Sadnezz
[Quelque part sur les chemins]
le jour pointait sur la route de caillasse où claquaient les sabots boueux d'un canasson bien chargé. La pauvre bête avançait avec son fardeau rondement fagoté, en trainant de la patte, tirée par un jeune homme pensif. A ses coté un autre cheval à l'allure plus gaillarde, monté par une brune pansue, encapuchonnée de rouge qui jurait toute les 5 minutes en italien les sourcils fronçés . Le petit convoi cheminait vers une ville dont le clocher était à vue. Carte en main, la rouge se mit a scruter les lieues de vélin tout en laissant son index trainer sur les lignes d'encres estompées par le temps. Un soupir lui échappa
Si j'en crois ma carte, je suis bientôt arrivée à Patay. Si j'en crois ma raison, je me suis encore trompée de carte...

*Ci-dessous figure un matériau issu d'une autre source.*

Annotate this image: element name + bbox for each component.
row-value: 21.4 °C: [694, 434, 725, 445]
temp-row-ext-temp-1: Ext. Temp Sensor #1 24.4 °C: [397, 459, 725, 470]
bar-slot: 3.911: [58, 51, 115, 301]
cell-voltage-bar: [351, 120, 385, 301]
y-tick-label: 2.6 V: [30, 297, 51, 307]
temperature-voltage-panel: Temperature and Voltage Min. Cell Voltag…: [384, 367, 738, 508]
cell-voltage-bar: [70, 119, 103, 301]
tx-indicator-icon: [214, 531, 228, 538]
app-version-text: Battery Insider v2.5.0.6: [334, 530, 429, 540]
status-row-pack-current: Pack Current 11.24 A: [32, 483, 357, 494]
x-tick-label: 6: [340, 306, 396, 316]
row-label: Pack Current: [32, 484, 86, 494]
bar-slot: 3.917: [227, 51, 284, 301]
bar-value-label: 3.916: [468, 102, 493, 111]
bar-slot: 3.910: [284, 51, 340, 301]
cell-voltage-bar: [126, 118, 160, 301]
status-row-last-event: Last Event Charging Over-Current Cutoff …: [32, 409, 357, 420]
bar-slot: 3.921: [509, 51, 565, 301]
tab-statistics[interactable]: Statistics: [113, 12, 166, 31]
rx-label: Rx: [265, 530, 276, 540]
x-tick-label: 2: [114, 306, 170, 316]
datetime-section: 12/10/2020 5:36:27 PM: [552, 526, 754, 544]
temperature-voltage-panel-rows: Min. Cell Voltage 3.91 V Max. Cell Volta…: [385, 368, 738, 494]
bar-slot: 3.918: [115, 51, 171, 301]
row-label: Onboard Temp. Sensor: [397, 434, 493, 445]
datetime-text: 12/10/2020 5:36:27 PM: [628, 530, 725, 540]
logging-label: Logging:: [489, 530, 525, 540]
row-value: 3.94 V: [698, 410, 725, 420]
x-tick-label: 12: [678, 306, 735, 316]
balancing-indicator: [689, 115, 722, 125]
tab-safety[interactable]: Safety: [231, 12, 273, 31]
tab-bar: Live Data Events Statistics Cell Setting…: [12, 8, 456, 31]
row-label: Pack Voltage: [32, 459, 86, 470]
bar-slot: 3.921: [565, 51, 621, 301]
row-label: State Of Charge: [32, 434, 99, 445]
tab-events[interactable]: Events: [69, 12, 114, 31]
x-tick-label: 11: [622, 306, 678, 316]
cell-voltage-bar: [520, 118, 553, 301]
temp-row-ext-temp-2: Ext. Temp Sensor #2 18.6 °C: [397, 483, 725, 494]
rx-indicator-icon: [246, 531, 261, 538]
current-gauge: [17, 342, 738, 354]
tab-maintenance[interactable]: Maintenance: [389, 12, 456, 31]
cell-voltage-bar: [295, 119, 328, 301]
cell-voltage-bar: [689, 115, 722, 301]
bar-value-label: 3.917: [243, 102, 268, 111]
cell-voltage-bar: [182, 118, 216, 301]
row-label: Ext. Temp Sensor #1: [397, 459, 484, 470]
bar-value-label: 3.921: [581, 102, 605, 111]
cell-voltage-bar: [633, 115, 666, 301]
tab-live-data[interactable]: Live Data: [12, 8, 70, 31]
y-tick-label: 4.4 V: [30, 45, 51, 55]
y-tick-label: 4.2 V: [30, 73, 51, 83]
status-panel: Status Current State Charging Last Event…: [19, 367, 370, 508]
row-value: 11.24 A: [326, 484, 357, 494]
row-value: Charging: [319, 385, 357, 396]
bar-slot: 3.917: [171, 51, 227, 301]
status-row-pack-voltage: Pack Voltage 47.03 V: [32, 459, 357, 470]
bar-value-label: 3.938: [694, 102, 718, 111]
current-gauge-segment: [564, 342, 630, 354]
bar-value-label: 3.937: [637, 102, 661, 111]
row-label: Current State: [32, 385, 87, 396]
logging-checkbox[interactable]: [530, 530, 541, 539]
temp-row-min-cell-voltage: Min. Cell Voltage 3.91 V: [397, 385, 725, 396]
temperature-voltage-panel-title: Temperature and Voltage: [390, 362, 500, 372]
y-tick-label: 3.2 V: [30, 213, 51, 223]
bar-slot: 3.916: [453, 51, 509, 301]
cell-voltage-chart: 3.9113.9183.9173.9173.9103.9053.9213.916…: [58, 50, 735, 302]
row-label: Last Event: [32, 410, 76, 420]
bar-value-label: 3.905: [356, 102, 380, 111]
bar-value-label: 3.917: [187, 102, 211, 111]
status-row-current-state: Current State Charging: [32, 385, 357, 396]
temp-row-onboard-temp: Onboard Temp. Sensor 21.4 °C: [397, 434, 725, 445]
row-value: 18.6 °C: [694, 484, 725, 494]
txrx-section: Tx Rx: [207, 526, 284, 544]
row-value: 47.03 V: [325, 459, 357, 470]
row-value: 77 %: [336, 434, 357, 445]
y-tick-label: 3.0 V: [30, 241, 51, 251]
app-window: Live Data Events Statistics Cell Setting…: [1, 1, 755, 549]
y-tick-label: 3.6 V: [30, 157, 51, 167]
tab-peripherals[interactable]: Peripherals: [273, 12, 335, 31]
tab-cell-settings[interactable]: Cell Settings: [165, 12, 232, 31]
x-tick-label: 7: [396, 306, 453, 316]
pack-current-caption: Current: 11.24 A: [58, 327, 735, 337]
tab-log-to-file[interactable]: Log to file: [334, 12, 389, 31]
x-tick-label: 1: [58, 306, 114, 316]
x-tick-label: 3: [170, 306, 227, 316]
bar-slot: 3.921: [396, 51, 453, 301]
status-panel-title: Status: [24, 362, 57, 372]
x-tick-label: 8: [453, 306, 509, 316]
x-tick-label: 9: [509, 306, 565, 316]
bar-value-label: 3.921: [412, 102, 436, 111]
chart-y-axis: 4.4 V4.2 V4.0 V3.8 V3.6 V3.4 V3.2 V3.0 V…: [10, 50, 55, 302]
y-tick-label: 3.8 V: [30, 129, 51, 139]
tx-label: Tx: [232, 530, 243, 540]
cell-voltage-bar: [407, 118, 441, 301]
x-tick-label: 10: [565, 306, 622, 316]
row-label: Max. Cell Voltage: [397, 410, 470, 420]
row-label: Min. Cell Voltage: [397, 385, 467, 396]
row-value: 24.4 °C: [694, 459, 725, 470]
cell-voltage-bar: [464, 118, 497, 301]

Il y avait sur ses traits un air d'incertitude et de quiétude, étrange mélange qu'elle garda planté dans le regard quelques longues minutes. Elle jeta un coup d'oeil au jeune homme qui menait à pied la bête battée. Il avançait sans regarder le chemin, mais en fixant ses bottes poussiéreuses, comme si à tout moment elles apporteraient quelconque réponses aux questions qu'il avait l'air de se poser. Tout en relâchant la bride de sa monture elle le fixa, longtemps, lentement ballottée par le pas tranquille du cheval. Cette contemplation lui donna quelques remords car elle amena peu à peu des images qui défilèrent dans ses pensées, déferlante de souvenirs qu'elle était entrain d'enterrer un peu plus à mesure qu'elle avançait sur cette route de misère. ce tourbillon cessa brutalement au son d'un lointain tintement. Les matines. Dans sa pupille dilatée la dernière image fut saisissante de réalisme, à tel point qu'elle cru revivre l'instant, entendre les bruits alentours et sentir les odeurs des lieux.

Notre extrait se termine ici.